Celso Barros, ex-vice-presidente do Fluminense e pré-candidato à presidência do tricolor, morreu neste sábado, aos 74 anos. O médico sofreu um infarto no início da tarde. Barros presidiu a Unimed Rio, que foi patrocinador master do tricolor de 1999 a 2014. Em 2019, ele foi eleito vice-presidente geral no primeiro triênio de Mário Bittencourt à frente do clube (de 2019 a 2022).
O médico também comandou o futebol tricolor no início da gestão de Mário Bittencourt, mas foi afastado do departamento de futebol ainda em 2019. Há um mês, Celso Barros anunciou sua candidatura ao lado Rafael Rolim, advogado e candidato a presidente nas últimas eleições, como vice geral da chapa.
Especializado em pediatria, Barros foi diretor do Sindicato dos Médicos RJ, conselheiro do CREMERJ e diretor da Associação Médica Brasileira.
O Fluminense, seu clube de coração, lamentou a morte do médico, que esteve próximo nas principais conquistas do tricolor nos últimos anos. O clube decretou luto oficial e colocou o salão nobre das Laranjeiras à disposição da família para o velório e homenagens.
“Celso teve papel preponderante como presidente da patrocinadora do time que levantou títulos de relevância nacional, como a Copa do Brasil de 2007 e os Campeonatos Brasileiros de 2010 e 2012, além do vice-campeonato da Copa Libertadores de 2008”, diz a nota nas redes sociais.

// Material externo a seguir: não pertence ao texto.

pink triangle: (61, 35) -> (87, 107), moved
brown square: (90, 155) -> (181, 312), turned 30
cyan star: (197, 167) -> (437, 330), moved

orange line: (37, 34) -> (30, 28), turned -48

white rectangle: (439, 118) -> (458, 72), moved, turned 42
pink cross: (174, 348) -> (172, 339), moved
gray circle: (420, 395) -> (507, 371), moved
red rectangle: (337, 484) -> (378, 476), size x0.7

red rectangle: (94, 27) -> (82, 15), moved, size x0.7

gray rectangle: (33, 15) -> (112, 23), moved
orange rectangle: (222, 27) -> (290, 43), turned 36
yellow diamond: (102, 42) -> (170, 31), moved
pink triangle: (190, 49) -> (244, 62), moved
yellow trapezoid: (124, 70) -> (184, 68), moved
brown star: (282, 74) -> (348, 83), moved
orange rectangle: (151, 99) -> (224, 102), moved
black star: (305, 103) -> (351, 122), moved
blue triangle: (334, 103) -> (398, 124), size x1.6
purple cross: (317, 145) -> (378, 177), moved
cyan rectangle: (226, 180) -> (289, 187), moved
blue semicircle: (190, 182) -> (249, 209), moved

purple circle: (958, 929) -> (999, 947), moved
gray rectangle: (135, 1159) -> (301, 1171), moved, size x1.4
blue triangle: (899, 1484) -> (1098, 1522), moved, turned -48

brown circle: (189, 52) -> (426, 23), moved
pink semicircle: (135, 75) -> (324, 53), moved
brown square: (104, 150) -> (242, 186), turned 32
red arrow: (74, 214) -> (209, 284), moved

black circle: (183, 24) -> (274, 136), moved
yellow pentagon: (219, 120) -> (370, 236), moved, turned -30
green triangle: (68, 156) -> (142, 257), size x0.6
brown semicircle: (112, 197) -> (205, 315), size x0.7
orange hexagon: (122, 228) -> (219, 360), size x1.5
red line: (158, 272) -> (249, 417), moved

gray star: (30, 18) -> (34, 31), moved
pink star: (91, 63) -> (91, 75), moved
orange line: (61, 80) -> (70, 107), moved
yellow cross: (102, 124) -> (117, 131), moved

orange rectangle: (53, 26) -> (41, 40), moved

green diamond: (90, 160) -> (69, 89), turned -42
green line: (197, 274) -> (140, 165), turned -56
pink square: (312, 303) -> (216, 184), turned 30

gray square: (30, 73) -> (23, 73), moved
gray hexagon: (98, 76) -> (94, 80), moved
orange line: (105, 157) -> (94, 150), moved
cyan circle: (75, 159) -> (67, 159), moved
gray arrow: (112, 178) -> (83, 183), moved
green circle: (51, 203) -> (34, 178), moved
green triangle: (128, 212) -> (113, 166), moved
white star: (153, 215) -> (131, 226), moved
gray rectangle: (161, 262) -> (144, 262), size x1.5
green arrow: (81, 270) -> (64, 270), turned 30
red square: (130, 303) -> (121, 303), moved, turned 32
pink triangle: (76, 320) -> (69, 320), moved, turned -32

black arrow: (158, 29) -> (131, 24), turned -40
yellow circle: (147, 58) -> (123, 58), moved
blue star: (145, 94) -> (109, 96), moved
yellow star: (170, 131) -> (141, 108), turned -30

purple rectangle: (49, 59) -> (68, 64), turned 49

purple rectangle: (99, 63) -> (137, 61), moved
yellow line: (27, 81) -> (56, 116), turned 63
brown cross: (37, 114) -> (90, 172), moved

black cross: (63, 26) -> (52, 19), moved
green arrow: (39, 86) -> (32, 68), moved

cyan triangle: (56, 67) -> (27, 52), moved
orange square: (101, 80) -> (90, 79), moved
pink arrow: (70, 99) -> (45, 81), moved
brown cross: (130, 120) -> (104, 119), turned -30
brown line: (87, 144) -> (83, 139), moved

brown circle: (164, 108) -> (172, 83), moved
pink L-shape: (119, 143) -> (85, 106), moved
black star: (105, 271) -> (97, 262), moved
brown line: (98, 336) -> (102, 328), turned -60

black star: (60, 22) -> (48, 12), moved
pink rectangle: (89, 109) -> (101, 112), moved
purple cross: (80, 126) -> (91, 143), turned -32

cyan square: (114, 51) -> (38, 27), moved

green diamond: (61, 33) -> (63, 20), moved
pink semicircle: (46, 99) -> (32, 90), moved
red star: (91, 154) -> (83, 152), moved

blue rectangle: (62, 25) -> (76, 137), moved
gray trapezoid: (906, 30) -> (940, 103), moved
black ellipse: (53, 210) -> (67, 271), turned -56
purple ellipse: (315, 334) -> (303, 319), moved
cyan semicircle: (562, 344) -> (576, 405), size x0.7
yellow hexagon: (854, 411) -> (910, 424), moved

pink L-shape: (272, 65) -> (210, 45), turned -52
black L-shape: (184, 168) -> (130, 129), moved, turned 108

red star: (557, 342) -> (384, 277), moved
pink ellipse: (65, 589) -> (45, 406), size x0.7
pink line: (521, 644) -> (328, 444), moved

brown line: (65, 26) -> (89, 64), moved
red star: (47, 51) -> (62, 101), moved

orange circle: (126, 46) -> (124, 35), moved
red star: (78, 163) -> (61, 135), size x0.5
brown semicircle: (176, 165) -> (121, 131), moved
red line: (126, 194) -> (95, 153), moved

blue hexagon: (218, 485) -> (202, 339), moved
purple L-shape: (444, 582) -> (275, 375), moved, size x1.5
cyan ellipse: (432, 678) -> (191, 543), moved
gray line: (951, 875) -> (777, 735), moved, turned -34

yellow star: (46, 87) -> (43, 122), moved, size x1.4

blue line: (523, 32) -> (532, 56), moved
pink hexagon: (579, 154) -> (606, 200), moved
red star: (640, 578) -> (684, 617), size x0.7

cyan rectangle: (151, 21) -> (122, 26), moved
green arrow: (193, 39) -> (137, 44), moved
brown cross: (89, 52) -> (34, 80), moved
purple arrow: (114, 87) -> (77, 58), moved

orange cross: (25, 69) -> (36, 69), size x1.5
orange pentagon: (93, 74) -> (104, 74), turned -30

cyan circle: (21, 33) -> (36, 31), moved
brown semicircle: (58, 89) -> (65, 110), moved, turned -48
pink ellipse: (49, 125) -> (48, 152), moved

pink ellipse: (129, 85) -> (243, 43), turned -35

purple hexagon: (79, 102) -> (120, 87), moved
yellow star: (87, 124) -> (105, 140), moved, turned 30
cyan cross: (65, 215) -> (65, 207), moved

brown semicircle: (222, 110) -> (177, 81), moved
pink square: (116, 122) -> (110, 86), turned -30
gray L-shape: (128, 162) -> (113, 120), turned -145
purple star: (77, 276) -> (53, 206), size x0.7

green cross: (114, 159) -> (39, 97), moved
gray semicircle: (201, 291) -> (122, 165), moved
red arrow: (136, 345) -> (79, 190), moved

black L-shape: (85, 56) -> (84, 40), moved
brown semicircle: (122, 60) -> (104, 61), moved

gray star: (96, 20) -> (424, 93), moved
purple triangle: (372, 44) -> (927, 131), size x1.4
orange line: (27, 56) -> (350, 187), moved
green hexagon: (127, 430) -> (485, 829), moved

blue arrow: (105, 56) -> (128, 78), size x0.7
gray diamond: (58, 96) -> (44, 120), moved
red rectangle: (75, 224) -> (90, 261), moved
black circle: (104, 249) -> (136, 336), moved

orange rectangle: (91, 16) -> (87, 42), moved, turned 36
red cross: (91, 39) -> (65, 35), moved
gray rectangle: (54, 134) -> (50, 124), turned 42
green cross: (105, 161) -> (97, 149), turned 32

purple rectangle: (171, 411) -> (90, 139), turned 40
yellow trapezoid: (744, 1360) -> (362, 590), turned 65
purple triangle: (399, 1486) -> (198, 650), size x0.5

A Unimed de Celso e o Fluminense viveram parceria intensa e vitoriosa de 15 anos, de 1999 a 2014. A empresa médica e seus investimentos acompanharam o tricolor da Série C aos títulos brasileiros de 2010 e 2012. No caminho, o clube ainda foi campeão carioca três vezes (2002, 2005 e 2012) e uma vez da Copa do Brasil (2007), bem como finalista de Libertadores (2008) e Sul-Americana (2009). Por outro lado, brigou contra o rebaixamento em algumas temporadas, como a de 2009, famosamente conhecida pela manutenção milagrosa na elite.
Foi durante essa época que o clube viu chegar às Laranjeiras alguns dos grandes jogadores de sua história, como os atacantes Romário e Fred, bem como os meias Deco, Darío Conca, Petkovic e Thiago Neves. A relação de patrocínio evoluiu para uma estrutura financeira mais robusta, no qual a empresa passou a celebrar acordos de direitos de imagem e luvas, além de dividir direitos econômicos de atletas com o Flu. O momento também ficou marcado pelos altos salários praticados pelo tricolor e pela parceira em relação ao restante do mercado.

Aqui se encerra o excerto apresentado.